目の覚めるような

目の覚めるようなピンクのツツジが咲く道を行く。
もちろん、今はもう咲いてはいないのだけれど、その道のくねっとひと曲がりした先に見える、あの強烈なピンクを、私はいつも思い出す。

今日は梅雨のグレーに染まる世界が新緑の緑さえも網戸越しのようにくもらせていた。

残像。

誰かの雨の心にも甦る、そんな文章が書けたなら、と思う。


雨の中でこそ、ひときわ美しいアジサイのような文章でもいい。

ひと時期、季語になるほど存在感を見せるアジサイ。

実は他の季節のアジサイも、私はとても好きだ。

咲いたまま淡く色褪せ枯れていく美しさや、枯れたままの姿で冬を迎えるのも、セミの脱け殻のように、ひとつの記憶を刻む自然のアルバムのしおりだ。

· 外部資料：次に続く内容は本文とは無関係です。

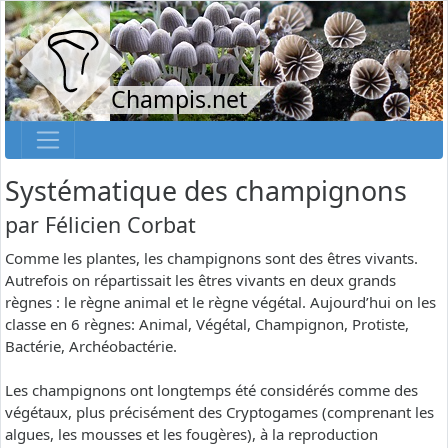
Champis.net
Systématique des champignons
par
Félicien Corbat
Comme les plantes, les champignons sont des êtres vivants.
Autrefois on répartissait les êtres vivants en deux grands
règnes : le règne animal et le règne végétal. Aujourd’hui on les
classe en 6 règnes: Animal, Végétal, Champignon, Protiste,
Bactérie, Archéobactérie.
Les champignons ont longtemps été considérés comme des
végétaux, plus précisément des Cryptogames (comprenant les
algues, les mousses et les fougères), à la reproduction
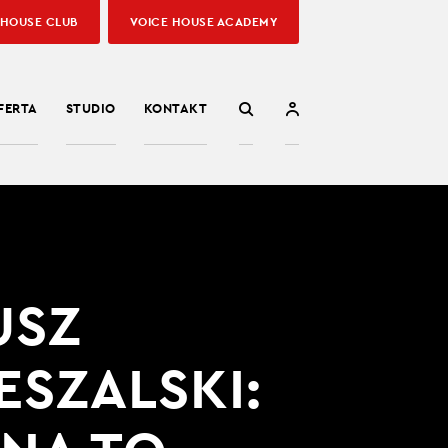
 HOUSE CLUB
VOICE HOUSE ACADEMY
FERTA
STUDIO
KONTAKT
USZ
ESZALSKI:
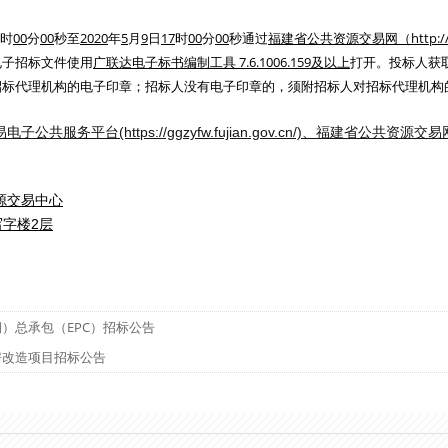
时
00
分
00
秒至
2020
年
5
月
9
日
17
时
00
分
00
秒通过
福建省公共资源交易网（http://www
电子招标文件使用
广联达电子标书编制工具 7.6.1006.159及以上
打开。投标人获
招标代理机构的电子印章
；招标人没有电子印章的，
须附
招标人对招标代理机构
服务平台(https://ggzyfw.fujian.gov.cn/)、福建省公共资源交易网（http
源交易中心
写字楼2层
）总承包（EPC）招标公告
房改造项目招标公告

人工的に茎をばっさり切られたアジサイの、まっすぐに広がる茎も好きだ。

春になると、針金のようなその味気ない茎に、小さな鮮やかな葉が芽生え、やがて大きく大きくなっていく。

若いみどりのガクがやがて色づいて、また華やかな季節を迎えるのだ。


今は華の終わり頃。
その季節に終わりを迎えようとしている。

最後のアジサイを確かめに、友達と寺を訪ねる。

帰りつく家路の線路沿いにも溢れるほどのアジサイ。


ありふれているのに、特別な、そんな文章が書けたならいいな。